>>>

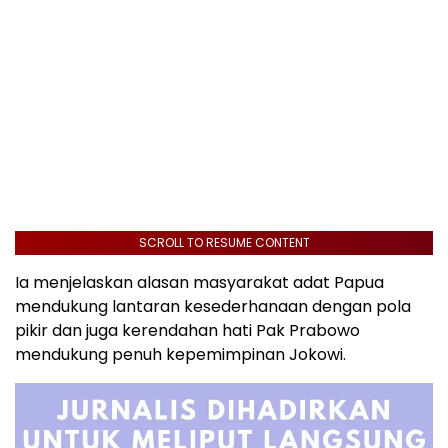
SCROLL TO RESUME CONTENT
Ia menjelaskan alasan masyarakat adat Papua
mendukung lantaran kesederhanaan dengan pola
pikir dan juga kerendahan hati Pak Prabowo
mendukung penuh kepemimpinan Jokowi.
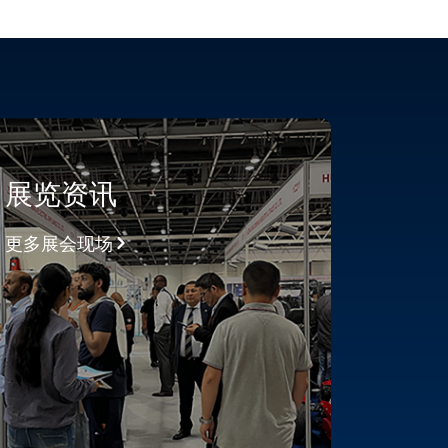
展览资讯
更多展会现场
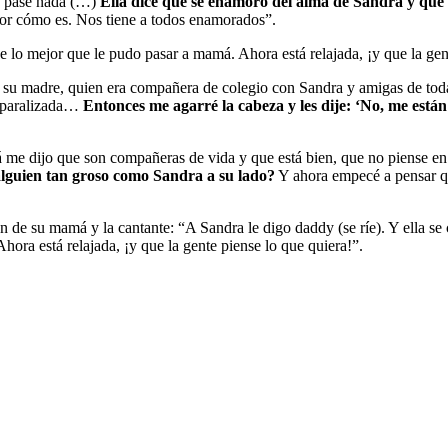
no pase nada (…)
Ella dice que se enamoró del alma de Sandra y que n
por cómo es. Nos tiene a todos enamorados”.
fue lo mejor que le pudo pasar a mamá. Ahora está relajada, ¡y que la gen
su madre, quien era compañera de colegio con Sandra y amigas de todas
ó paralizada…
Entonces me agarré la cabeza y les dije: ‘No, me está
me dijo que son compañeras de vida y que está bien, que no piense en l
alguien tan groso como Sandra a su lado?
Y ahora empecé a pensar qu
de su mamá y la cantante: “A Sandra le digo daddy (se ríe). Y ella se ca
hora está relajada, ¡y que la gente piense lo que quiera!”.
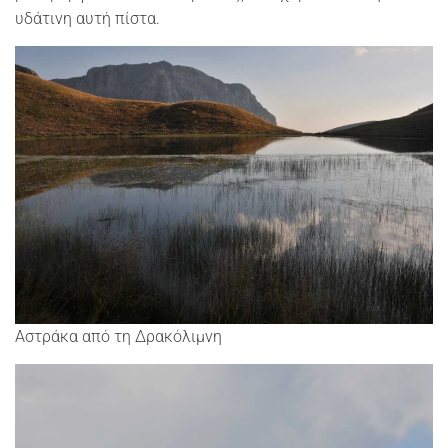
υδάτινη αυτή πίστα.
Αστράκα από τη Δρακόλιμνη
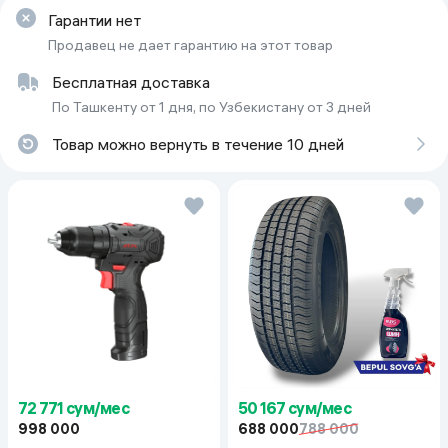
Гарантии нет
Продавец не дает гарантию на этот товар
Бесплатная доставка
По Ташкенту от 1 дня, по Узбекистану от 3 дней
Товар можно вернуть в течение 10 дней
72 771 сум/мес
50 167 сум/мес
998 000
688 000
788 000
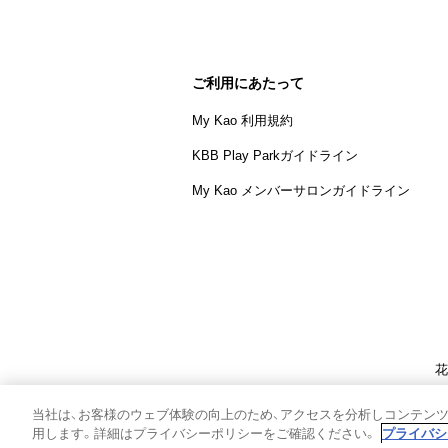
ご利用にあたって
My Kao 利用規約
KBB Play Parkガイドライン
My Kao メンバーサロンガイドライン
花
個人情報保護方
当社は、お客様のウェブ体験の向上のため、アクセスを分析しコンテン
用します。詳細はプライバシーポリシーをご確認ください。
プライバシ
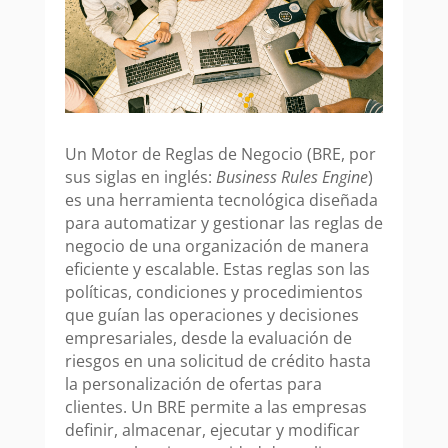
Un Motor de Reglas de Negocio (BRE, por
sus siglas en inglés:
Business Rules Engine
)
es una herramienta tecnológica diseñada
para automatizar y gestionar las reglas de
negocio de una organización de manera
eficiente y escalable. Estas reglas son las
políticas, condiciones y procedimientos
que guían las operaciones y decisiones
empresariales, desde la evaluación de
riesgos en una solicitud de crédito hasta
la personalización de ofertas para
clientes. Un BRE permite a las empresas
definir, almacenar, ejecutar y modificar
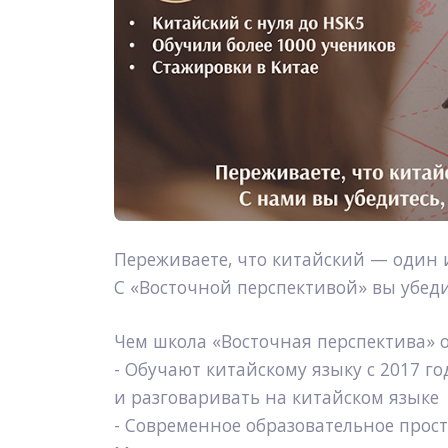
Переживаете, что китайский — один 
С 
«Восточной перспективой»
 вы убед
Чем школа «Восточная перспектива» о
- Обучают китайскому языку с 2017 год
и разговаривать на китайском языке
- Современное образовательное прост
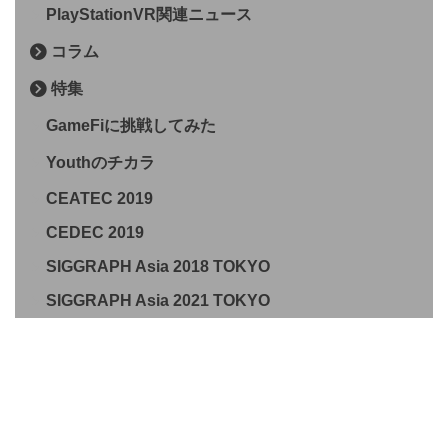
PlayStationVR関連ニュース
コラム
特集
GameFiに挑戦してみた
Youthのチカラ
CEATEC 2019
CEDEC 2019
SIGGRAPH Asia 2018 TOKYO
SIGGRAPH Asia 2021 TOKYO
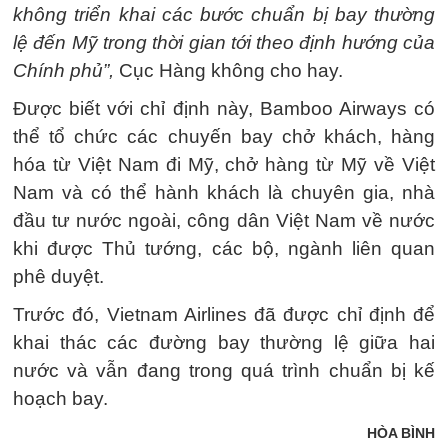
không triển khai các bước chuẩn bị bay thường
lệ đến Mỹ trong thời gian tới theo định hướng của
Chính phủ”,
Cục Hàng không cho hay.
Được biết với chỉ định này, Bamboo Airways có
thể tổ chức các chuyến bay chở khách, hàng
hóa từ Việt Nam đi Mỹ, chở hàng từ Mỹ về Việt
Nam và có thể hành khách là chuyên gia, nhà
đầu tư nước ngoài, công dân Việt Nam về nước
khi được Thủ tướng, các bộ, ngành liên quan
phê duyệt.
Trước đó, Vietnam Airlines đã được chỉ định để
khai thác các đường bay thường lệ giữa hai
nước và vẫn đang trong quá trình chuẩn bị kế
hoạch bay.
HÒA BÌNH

<<<
>>>

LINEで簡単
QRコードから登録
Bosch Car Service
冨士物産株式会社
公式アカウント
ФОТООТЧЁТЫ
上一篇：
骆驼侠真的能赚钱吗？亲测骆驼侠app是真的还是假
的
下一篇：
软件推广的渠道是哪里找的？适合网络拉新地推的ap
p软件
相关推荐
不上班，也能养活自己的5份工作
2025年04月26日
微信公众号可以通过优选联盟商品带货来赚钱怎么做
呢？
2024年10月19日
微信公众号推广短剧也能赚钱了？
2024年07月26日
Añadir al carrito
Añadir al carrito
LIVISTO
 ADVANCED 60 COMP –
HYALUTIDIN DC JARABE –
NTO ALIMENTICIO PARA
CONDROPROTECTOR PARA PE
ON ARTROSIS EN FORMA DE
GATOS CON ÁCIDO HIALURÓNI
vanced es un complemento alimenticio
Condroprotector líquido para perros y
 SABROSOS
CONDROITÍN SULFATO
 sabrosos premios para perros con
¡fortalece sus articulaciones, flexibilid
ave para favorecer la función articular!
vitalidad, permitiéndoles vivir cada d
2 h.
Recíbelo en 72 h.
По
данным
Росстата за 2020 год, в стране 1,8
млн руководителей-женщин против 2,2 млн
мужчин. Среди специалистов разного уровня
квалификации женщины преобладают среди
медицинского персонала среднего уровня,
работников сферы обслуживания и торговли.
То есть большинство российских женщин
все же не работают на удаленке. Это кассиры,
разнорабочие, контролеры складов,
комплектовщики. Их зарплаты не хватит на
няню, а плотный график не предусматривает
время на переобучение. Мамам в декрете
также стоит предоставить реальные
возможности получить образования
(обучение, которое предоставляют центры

<<<

• Problem statement:
Read through the data and copy every line where "thường" shows up.

• Written reply:
không triển khai các bước chuẩn bị bay thường
khai thác các đường bay thường lệ giữa hai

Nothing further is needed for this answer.